Use of Retrospective RWD for EU MDR Compliance

As EU MDR has already entered into force and will be applicable in May 2020, the device companies are getting geared up to be MDR compliant. EU MDR enforces stringent requirements related to clinical evidence and post marketing obligations on device companies in proportion with risk class and the type of device. The device companies are exploring different approaches, considering both reactive and proactive, to develop a system to collect real world data and use it appropriately for generating clinical evidence and at the same time to be EU MDR compliant. This blog focuses on retrospective data that device companies can use cost effectively to support clinical evidence, update risk-benefit determination and fulfill PMS requirements as per EU-MDR.

There are various options that device companies can explore to use prospective data collection from the real world setting such as observational or PMCF studies. However, most of the device companies might not willing to plan such prospective studies as these formal studies could be costly affairs for them and bring an additional burden on their budget. Also, for some of the devices (except class III & Implantable devices) depending on the risk levels, such prospective clinical investigations are not necessary also considering what existing clinical data they have. Therefore, one of the cost effective and smart approaches is to use retrospective data effectively to generate clinical evidence, establish/update risk-benefit and at the same time full-fill the post marketing obligations as per EU MDR requirements. Let’s look at first what type of these retrospective, real world data that device companies can use to fulfill EU MDR requirements.

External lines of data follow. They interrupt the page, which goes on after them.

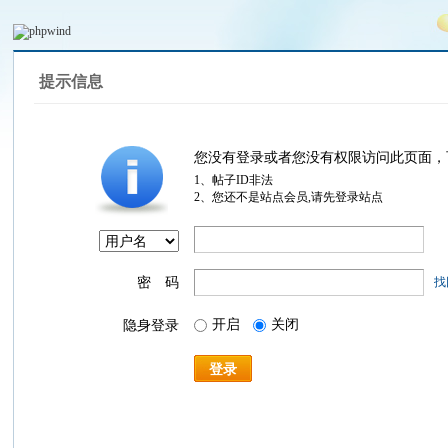
提示信息
您没有登录或者您没有权限访问此页面，
1、帖子ID非法
2、您还不是站点会员,请先登录站点
密 码
找
开启
关闭
隐身登录
登录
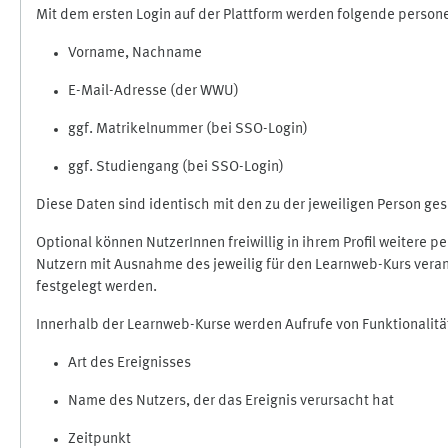
Mit dem ersten Login auf der Plattform werden folgende perso
Vorname, Nachname
E-Mail-Adresse (der WWU)
ggf. Matrikelnummer (bei SSO-Login)
ggf. Studiengang (bei SSO-Login)
Diese Daten sind identisch mit den zu der jeweiligen Person g
Optional können NutzerInnen freiwillig in ihrem Profil weitere 
Nutzern mit Ausnahme des jeweilig für den Learnweb-Kurs veran
festgelegt werden.
Innerhalb der Learnweb-Kurse werden Aufrufe von Funktionalitä
Art des Ereignisses
Name des Nutzers, der das Ereignis verursacht hat
Zeitpunkt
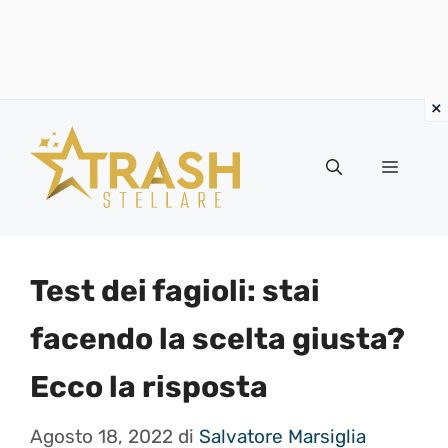
Vai
al
Menu
contenuto
Test dei fagioli: stai
facendo la scelta giusta?
Ecco la risposta
Agosto 18, 2022
di
Salvatore Marsiglia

1. Retrospective – Reactive Data

As a part of quality management system, the device companies routinely collect, maintain this data such as complaints, feedback, vigilance data etc.

This data includes:

  • Information including feedback and complaints provided by users
  • Information about serious incidents
  • Records referring to non-serious incidents and data on undesirable side effects
  • Information and actions from trend reporting

2. Retrospective – EMR, Chart Review and Registries Data

EMR & Chart Review: The device companies can obtain this retrospective data from some of the physicians/ hospitals, based on the knowledge of their device being used. This includes data already reported in EMR, hospital files and charts related to device safety, performance and effectiveness etc. This data includes clinical case records in the outpatient or inpatient service, registration entries, adverse event monitoring systems, investigation report filing systems and so on. It is not necessary that the device companies would need all the data reported in EMR or hospital files or charts, however, depending on the clinical evaluation need and gaps they need to address in providing clinical evidence for safety and performance, they can collect the relevant data points. The only thing they need to pay attention to statistical significance in terms of the number of patients’ data to have meaningful and conclusive analysis/results of this data. Sometimes even aggregate data can be helpful to fulfill the gaps related to clinical evidence.

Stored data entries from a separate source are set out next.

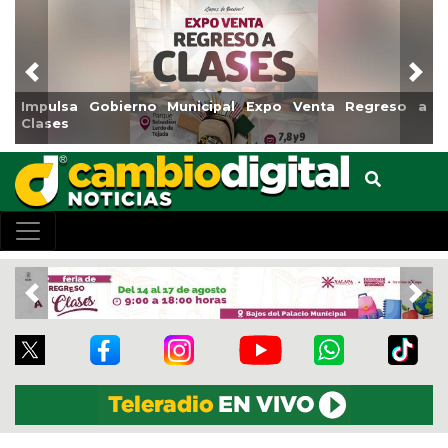
Previous
Nex
sa Gobierno Municipal Expo Venta Regreso a
Reabrirá 
s
Centro
Previous
Nex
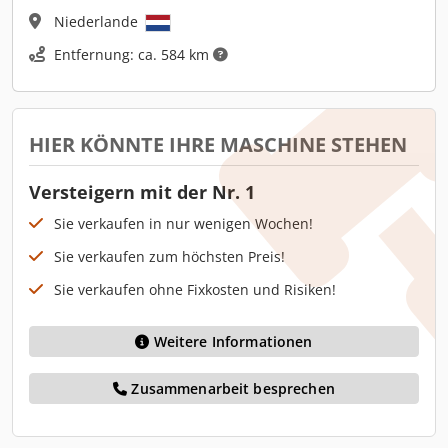
Niederlande
Entfernung: ca. 584 km
HIER KÖNNTE IHRE MASCHINE STEHEN
Versteigern mit der Nr. 1
Sie verkaufen in nur wenigen Wochen!
Sie verkaufen zum höchsten Preis!
Sie verkaufen ohne Fixkosten und Risiken!
Weitere Informationen
Zusammenarbeit besprechen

The following data points would be adequate to derive meaningful clinical evidence such as:

  • Patient key demographics,
  • Critical safety data points -AEs/ Serious incidences
  • Device performance/effectiveness data points
  • Duration of follow up/use
  • Any specific feedback etc.

Device Registries Data: Device registries allow assessment of medical device performance in a real-world setting. Registries contain data on large numbers of patients receiving care in diverse clinical settings and capturing the clinical outcome over an extensive period. The registries data is also great sources of retrospective data; however, sometimes challenge could be identification of my device in the data. However, if it is possible to identify my device or predicate device, the data can be used effectively for clinical evidence. With the implementation of UDI system, device registries would be great a source of retrospective data to assess long term outcomes.

The following aspects of this retrospective patient data if addressed properly, the data can be used effectively in generating clinical evidence as per EU- MDR requirements, instead of planning any costly prospective clinical study.

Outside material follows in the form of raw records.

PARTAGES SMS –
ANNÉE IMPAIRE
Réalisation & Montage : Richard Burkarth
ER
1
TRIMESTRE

  • Identification device from EMR, insurance claims and registries data
  • Patient number – statistical significance
  • Need of more granular and procedural data
  • Adequate duration of follow up
  • Appropriate use of data in text format such as surgical notes

This data can be used and analyzed further using appropriate statistical rationale to derive conclusive results which can be used for clinical evaluation and evidence as per MDR requirements. Similarly, one can smartly use this above retrospective data and plan activities to continually assess the balance between the risk of the device and the clinical benefit, update risk-benefit determination and to improve the risk management. Also, the information from reactive data such as complaints related to device performance and users’ feedback can also be assessed to see if the performance of the device is within the acceptable limit or not, which can be used to update the clinical evaluation. Thus retrospective data if used and analyzed properly, it has a multifold use for MDR compliance and which again cost effective approach for the device companies. This retrospective data will serve as a rich source to generate clinical evidence to fulfill almost all of the MDR requirements for class I, Class IIa, Class IIb and most of the requirements of class III & Implantable devices. Of course, there might be a need to carry out additional prospective clinical investigations for class III and implantable devices.